Belinda wrote: ↑Wed Nov 20, 2024 10:54 am
Immanuel Can wrote:
Well, please tell me what you know about what you are calling a "proper" way to relate to God. What makes it "proper," and how do you know?
Belinda replies:
It's common knowledge that most people in the UK and Europe generally don't have faith in a supernatural way of being, nor miracles.
Christianity is a good and great religion because a man who is a also a movable icon is its paradigm of goodness.
In order for Xianity to retain any power for good in today's world we need to re-interpret it. "A proper way to relate to God" is the existentialist way. There is no essence that is God but we may create the spirit of good, truth, and beauty by our words and acts.Indeed, without man's creating spirit there could be no Christianity.
"It's common knowledge." Do you have reason to think that the way to know God is "common knowledge"? I don't think you do. Whatever the attitude in the UK to faith, supernatural or miracles, it doesn't really count for or against any of them.
I don't doubt many have the desire to "reinterpret." But I don't think that's a good impulse. After all, people believe in transcendent values because they hope that by following a higher standard they can improve their moral condition, or better yet, find a metaphysic that adds meaning to an otherwise potential meaning-devoid existence. A "religion" is only as good as it is convincing that you ought to surrender some aspects of your own self-will to it, in a gesture of meaningful sacrifice to the higher goods. If it can't do that, it really serves no purpose at all, and you'd be just as well without any.
As for the Existentialist way, it's of extremely recent vintage, and pretty much solely the purview of Kierkegaard. The rest of the Existentialists -- Nietzsche (if he counts), Sartre, Camus and Heidegger, for example, all hated God and had no use for "religion" at all. Rather, their focus was the self, not transcendence. Existence, for them, was essentially "absurd." There was no such thing as ethics, really, because there was no transcendent basis for any; and whatever "meaning" there was for existence had to be invented fresh by every individual, not understood through any tradition or corporate kind of life. (Heidegger thought there was a corporate dimension, but he mistook it for the "blood and soil" religion of the Third Reich.)

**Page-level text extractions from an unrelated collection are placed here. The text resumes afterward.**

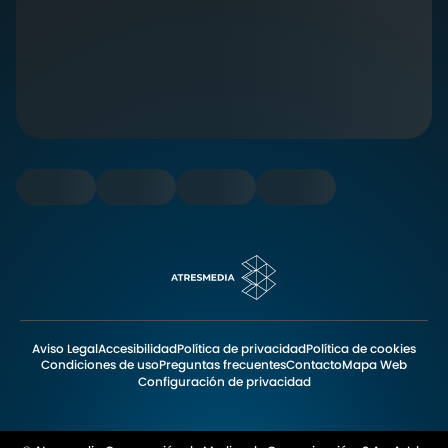
Aviso Legal
Accesibilidad
Política de privacidad
Política de cookies
Condiciones de uso
Preguntas frecuentes
Contacto
Mapa Web
Configuración de privacidad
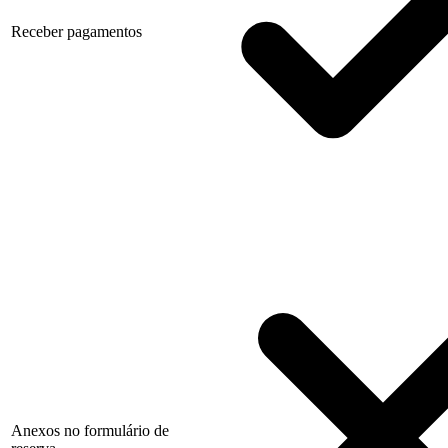
Receber pagamentos
Anexos no formulário de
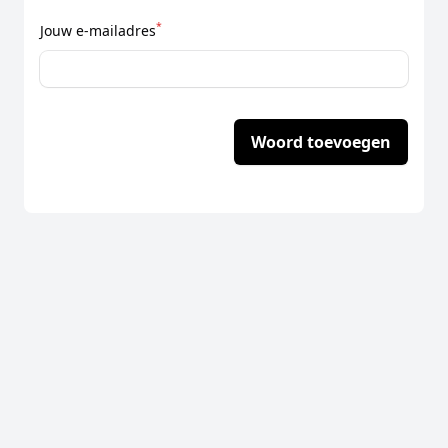
*
Jouw e-mailadres
Woord toevoegen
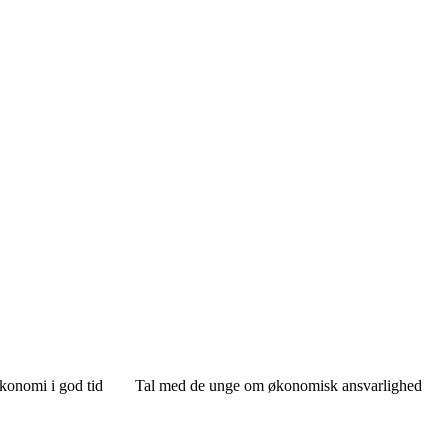
konomi i god tid
Tal med de unge om økonomisk ansvarlighed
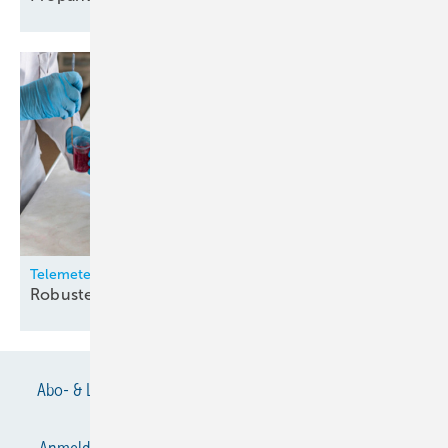
Telemeter
Robuste
Temperatursensoren
Abo- & Leserservice
AGB
Alle Inhalte chronologisch
Anmelden
Anmeldung & Registrierung
Datenschutz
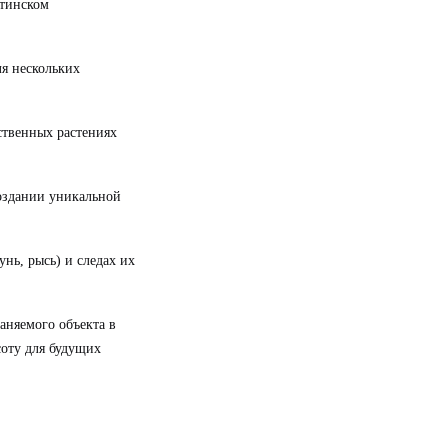
ятинском
ля нескольких
рственных растениях
создании уникальной
унь, рысь) и следах их
аняемого объекта в
соту для будущих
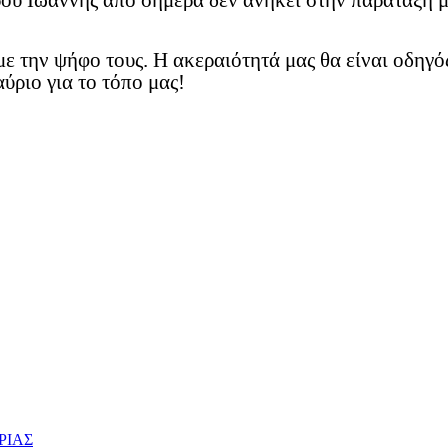
ρου Ιωάννης από σήμερα δεν ανήκει στην παράταξη 
ε την ψήφο τους. Η ακεραιότητά μας θα είναι οδηγό
ύριο για το τόπο μας!
ΡΙΑΣ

Man's creating spirit has, according to Christianity, no role in generating Christianity. To believe that it does, one would have to step outside of Christianity, to some kind of Humanist skepticism, and redescribe Christianity as just another "religious" delusion mankind has produced. Christianity itself won't join you in that: it claims authorization from God Himself, not from human "creativity."
In any case, in Existentialist thinking, whether Kierkegaardian, or Sartrean, or whatever, "creativity" of that sort has no dignity. It's not a thing to boast about. Kierkegaard would have said it's
devoid of faith, and Sartre would have called it "bad faith."